*** SUPPLIED ENTRIES ***

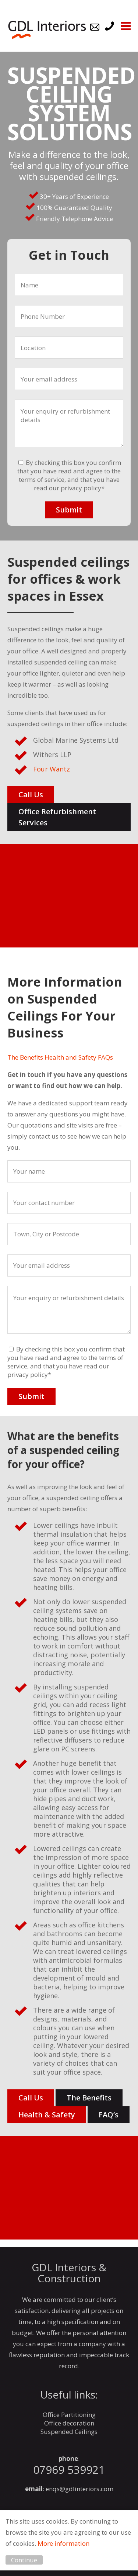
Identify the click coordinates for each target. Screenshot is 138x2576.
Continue (24, 2560)
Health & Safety (46, 2115)
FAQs (105, 1057)
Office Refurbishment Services (57, 817)
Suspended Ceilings (69, 2431)
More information (63, 2543)
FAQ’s (108, 2115)
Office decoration (69, 2423)
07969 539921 (69, 2469)
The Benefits (25, 1057)
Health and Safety (70, 1057)
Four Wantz (51, 768)
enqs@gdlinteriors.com (79, 2489)
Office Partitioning (69, 2414)
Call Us (30, 795)
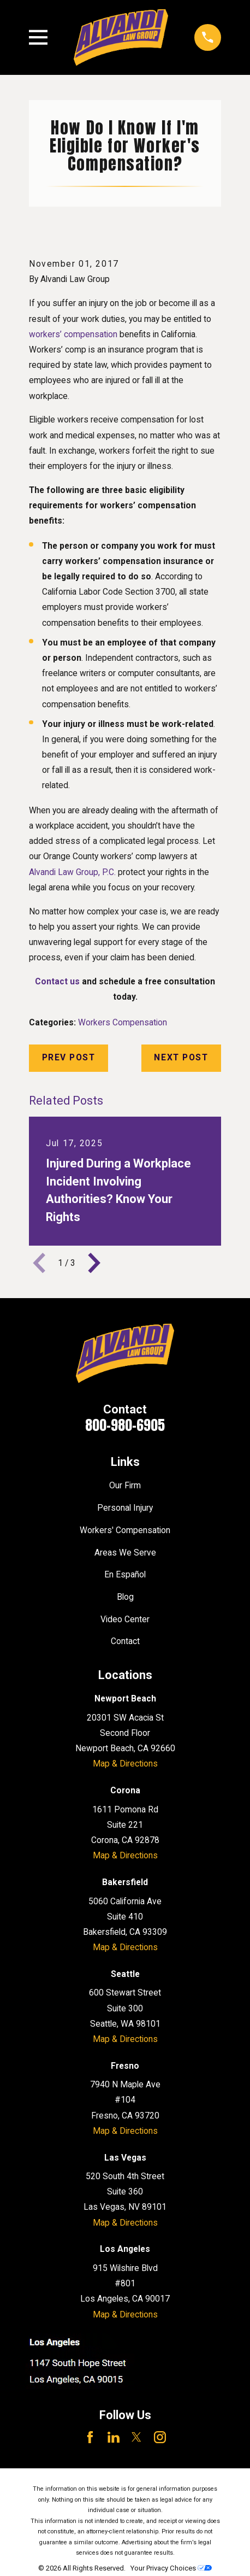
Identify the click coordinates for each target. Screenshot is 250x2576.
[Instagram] (160, 2437)
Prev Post (69, 1057)
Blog (125, 1597)
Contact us (57, 981)
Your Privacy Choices (171, 2568)
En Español (125, 1574)
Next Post (181, 1057)
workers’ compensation (73, 334)
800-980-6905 (125, 1425)
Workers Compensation (122, 1022)
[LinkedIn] (114, 2437)
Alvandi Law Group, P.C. (72, 872)
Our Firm (125, 1485)
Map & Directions (125, 1763)
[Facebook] (90, 2437)
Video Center (125, 1619)
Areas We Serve (125, 1552)
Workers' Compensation (125, 1530)
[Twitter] (136, 2437)
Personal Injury (125, 1508)
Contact (125, 1641)
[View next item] (94, 1263)
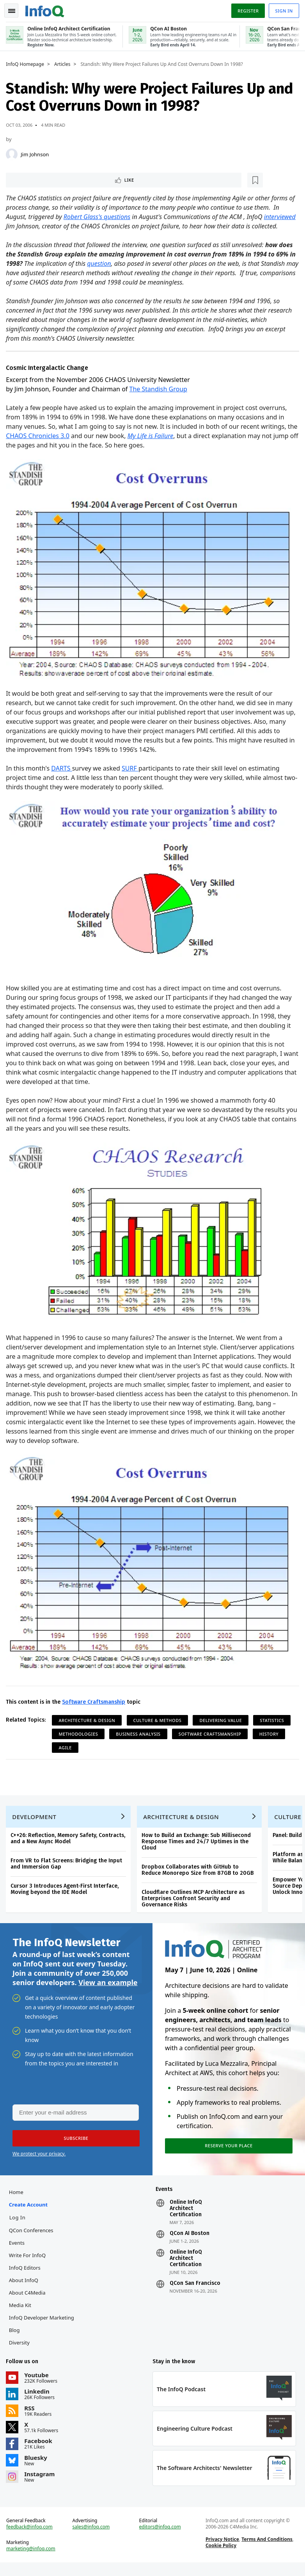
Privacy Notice (221, 2551)
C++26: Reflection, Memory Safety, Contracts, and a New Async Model (69, 1841)
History (270, 1733)
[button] (73, 2144)
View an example (107, 1987)
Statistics (274, 1719)
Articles (64, 63)
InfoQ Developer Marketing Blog (43, 2331)
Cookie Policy (220, 2557)
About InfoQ (25, 2287)
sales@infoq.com (92, 2538)
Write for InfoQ (29, 2263)
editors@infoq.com (160, 2538)
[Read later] (54, 179)
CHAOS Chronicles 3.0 (51, 445)
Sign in (282, 9)
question (108, 273)
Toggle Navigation (15, 9)
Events (18, 2250)
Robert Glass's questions (99, 216)
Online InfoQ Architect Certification (185, 2216)
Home (18, 2199)
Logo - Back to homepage (46, 9)
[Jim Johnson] (14, 153)
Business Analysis (140, 1733)
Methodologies (80, 1733)
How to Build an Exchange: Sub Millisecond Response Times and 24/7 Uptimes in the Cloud (198, 1844)
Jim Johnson (37, 153)
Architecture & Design (88, 1719)
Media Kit (22, 2312)
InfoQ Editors (26, 2275)
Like (29, 179)
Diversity (21, 2350)
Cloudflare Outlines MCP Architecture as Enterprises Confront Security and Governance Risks (195, 1901)
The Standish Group (160, 398)
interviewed (23, 226)
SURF (132, 774)
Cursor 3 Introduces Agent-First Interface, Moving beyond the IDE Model (66, 1891)
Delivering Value (222, 1719)
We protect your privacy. (39, 2159)
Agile (66, 1747)
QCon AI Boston (189, 2241)
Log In (19, 2225)
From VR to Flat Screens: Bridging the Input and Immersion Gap (68, 1866)
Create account (30, 2212)
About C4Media (29, 2300)
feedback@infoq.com (31, 2538)
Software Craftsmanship (95, 1701)
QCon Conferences (33, 2238)
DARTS (63, 774)
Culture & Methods (159, 1719)
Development (36, 1819)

*** End of SUPPLIED ENTRIES ***

**REQUIRED WORK**.
Working through the entries line by line, count those containing "Identify" and report only the number.

**OUTPUT FOR THIS TASK**.
2